Kyle continuò a cercare. Portava una camicia sportiva Tilley e un paio di blue jeans, abbigliamento non molto diverso da quello indossato a lezione.
La libreria successiva distava quasi un isolato, sul lato sud della via. Kyle attese il tranquillo passaggio di un ronzante bus biancorosso a levitazione magnetica, frutto della recente riconversione di tutti i veicoli pubblici, poi attraversò.
Quel negozio era molto più lussuoso di Bakka; qualcuno doveva avere speso ultimamente un mucchio di soldi nel restauro del vecchio edificio di arenaria che l’ospitava, e la facciata in pietra era stata ripulita a sabbiatura; anche se ormai gran parte del traffico cittadino consisteva di libratori, molti fabbricati recavano ancora la lurida patina di decenni d’inquinamento automobilistico.
Un tintinnio di campanelle annunciò l’ingresso di Kyle. All’interno c’era una dozzina di clienti. Forse in risposta allo scampanellio, da dietro uno scaffale in legno scuro spuntò un commesso.
Era Zack.
— Si… signor Graves — balbettò.
— Salve, Zack.
— Cos’è venuto a fare qui? — Lo disse in tono astioso, come se il semplice fatto di rivolgersi a Kyle gli ripugnasse.
— Ti devo parlare.
Sdegnosamente: — Sto lavorando.
— Lo vedo. Quand’è che fai pausa?
— Non fino a mezzogiorno.
— Aspetterò — ribatté Kyle senza neppur guardare l’orologio.
— Ma…
— Zack, ti devo assolutamente parlare. Non ti chiedo altro.
Il giovane contrasse le labbra, riflettendo. Poi annuì.
Kyle attese. Di solito gli piaceva gironzolare per le librerie, in special modo quelle con veri volumi di carta, ma oggi era troppo nervoso per concedersi quello svago. Un po’ di tempo lo trascorse a sfogliare una vecchia copia del Colombo’s Canadian Quotations, leggendo quel che la gente aveva detto a proposito della vita in famiglia. Colombo sosteneva che la più famosa frase celebre canadese in assoluto fosse: “Il medium è il messaggio” di McLuhan.
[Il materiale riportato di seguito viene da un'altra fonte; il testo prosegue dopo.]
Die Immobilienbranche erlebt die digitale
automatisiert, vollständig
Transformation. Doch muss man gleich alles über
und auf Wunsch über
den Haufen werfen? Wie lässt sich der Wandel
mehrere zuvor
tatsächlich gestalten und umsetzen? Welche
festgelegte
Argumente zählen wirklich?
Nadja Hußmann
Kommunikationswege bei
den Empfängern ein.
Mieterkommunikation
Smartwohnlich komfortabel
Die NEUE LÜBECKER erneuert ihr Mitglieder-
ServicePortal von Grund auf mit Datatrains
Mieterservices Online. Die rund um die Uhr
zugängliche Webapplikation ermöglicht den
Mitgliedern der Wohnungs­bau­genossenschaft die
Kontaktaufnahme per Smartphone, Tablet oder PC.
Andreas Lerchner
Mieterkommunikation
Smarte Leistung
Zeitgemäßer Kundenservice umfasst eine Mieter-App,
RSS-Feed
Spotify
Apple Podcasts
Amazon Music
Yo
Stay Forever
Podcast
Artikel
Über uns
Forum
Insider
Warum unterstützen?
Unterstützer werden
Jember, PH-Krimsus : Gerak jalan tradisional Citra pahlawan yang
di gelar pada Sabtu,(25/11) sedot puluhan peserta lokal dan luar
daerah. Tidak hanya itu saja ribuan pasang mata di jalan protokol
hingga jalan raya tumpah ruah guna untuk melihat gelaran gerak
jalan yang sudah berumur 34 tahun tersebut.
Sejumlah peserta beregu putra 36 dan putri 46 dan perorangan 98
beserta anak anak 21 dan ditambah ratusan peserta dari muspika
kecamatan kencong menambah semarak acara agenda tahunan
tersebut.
Probabilmente era vero, ma una frase pronunziata ancor più di frequente, seppur non di origine strettamente canadese, doveva essere: “I miei figli mi odiano”.
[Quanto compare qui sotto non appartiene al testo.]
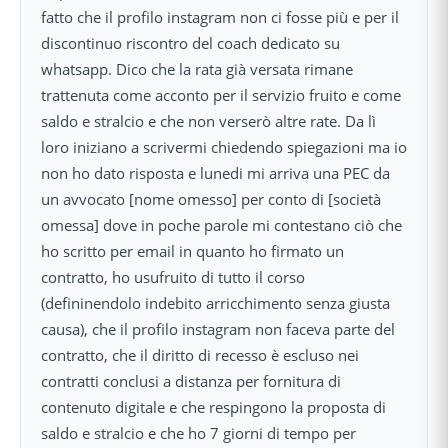
fatto che il profilo instagram non ci fosse più e per il
discontinuo riscontro del coach dedicato su
whatsapp. Dico che la rata già versata rimane
trattenuta come acconto per il servizio fruito e come
saldo e stralcio e che non verserò altre rate. Da lì
loro iniziano a scrivermi chiedendo spiegazioni ma io
non ho dato risposta e lunedi mi arriva una PEC da
un avvocato [nome omesso] per conto di [società
omessa] dove in poche parole mi contestano ciò che
ho scritto per email in quanto ho firmato un
contratto, ho usufruito di tutto il corso
(defininendolo indebito arricchimento senza giusta
causa), che il profilo instagram non faceva parte del
contratto, che il diritto di recesso è escluso nei
contratti conclusi a distanza per fornitura di
contenuto digitale e che respingono la proposta di
saldo e stralcio e che ho 7 giorni di tempo per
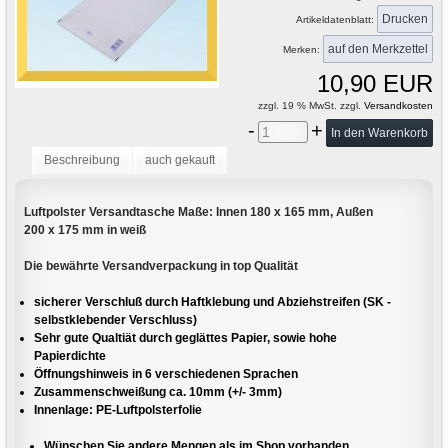
Drucken
Artikeldatenblatt:
Merken:
10,90 EUR
zzgl. 19 % MwSt. zzgl.
Versandkosten
-
+
Beschreibung
auch gekauft
Luftpolster Versandtasche Maße: Innen 180 x 165 mm, Außen
200 x 175 mm in weiß
Die bewährte Versandverpackung in top Qualität
sicherer Verschluß durch Haftklebung und Abziehstreifen (SK -
selbstklebender Verschluss)
Sehr gute Qualtiät durch geglättes Papier, sowie hohe
Papierdichte
Öffnungshinweis in 6 verschiedenen Sprachen
Zusammenschweißung ca. 10mm (+/- 3mm)
Innenlage: PE-Luftpolsterfolie
Wünschen Sie andere Mengen als im Shop vorhanden,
Alla fine aveva ancora da aspettare, quindi uscì dal negozio e s’infilò in quello accanto, una rivendita di poster. L’interno era tutto decorato a cromature e smalto nero. C’erano mucchi d’immagini naturalistiche di Robert Bateman. Un po’ di materiale del Gruppo dei Sette. Una serie di stampe di Jean-Pierre Normand. Fotoritratti di cantanti in voga. Vecchi manifesti cinematografici, da Quarto potere a La caduta dello Jedi. Centinaia di oloposter con paesaggi di terra, di mare e di cielo.